▶ _WORK TO BE COMPLETED_
Print the whole listing again exactly as it stands, leaving out any images.
[Start of section]
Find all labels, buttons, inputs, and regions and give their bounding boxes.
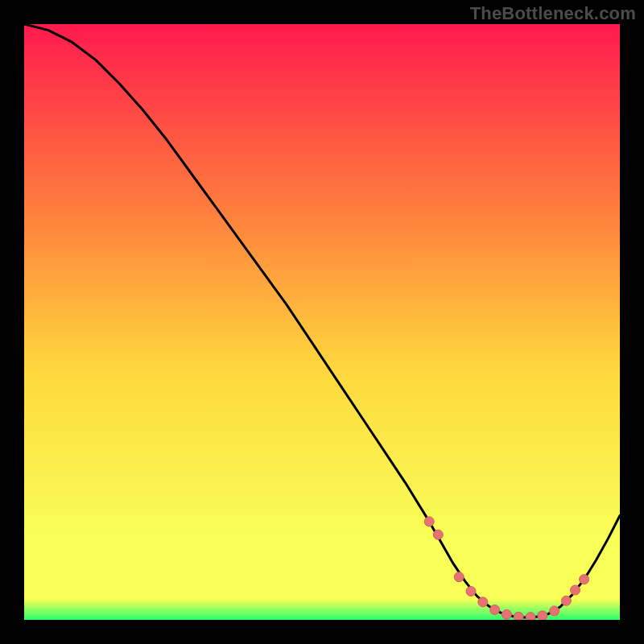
marker-dot <box>502 609 511 619</box>
marker-dot <box>490 605 500 614</box>
chart-svg <box>24 24 620 620</box>
marker-dot <box>424 517 434 526</box>
marker-dot <box>526 613 535 620</box>
marker-dot <box>550 606 559 616</box>
marker-dot <box>514 612 523 620</box>
chart-frame: TheBottleneck.com <box>0 0 644 644</box>
chart-background <box>24 24 620 620</box>
marker-dot <box>454 572 464 582</box>
marker-dot <box>466 586 476 596</box>
watermark-text: TheBottleneck.com <box>470 3 636 24</box>
marker-dot <box>478 597 488 607</box>
marker-dot <box>571 585 580 595</box>
marker-dot <box>433 530 443 539</box>
marker-dot <box>561 596 571 605</box>
plot-area <box>24 24 620 620</box>
marker-dot <box>580 575 589 584</box>
marker-dot <box>538 611 547 620</box>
[End of section]
▶ _RESULT BELOW_
Find all labels, buttons, inputs, and regions and give their bounding boxes.
marker-dot <box>502 609 511 619</box>
marker-dot <box>490 605 500 614</box>
chart-svg <box>24 24 620 620</box>
marker-dot <box>424 517 434 526</box>
marker-dot <box>526 613 535 620</box>
marker-dot <box>550 606 559 616</box>
marker-dot <box>514 612 523 620</box>
chart-frame: TheBottleneck.com <box>0 0 644 644</box>
chart-background <box>24 24 620 620</box>
marker-dot <box>454 572 464 582</box>
marker-dot <box>466 586 476 596</box>
watermark-text: TheBottleneck.com <box>470 3 636 24</box>
marker-dot <box>478 597 488 607</box>
marker-dot <box>571 585 580 595</box>
marker-dot <box>433 530 443 539</box>
marker-dot <box>561 596 571 605</box>
plot-area <box>24 24 620 620</box>
marker-dot <box>580 575 589 584</box>
marker-dot <box>538 611 547 620</box>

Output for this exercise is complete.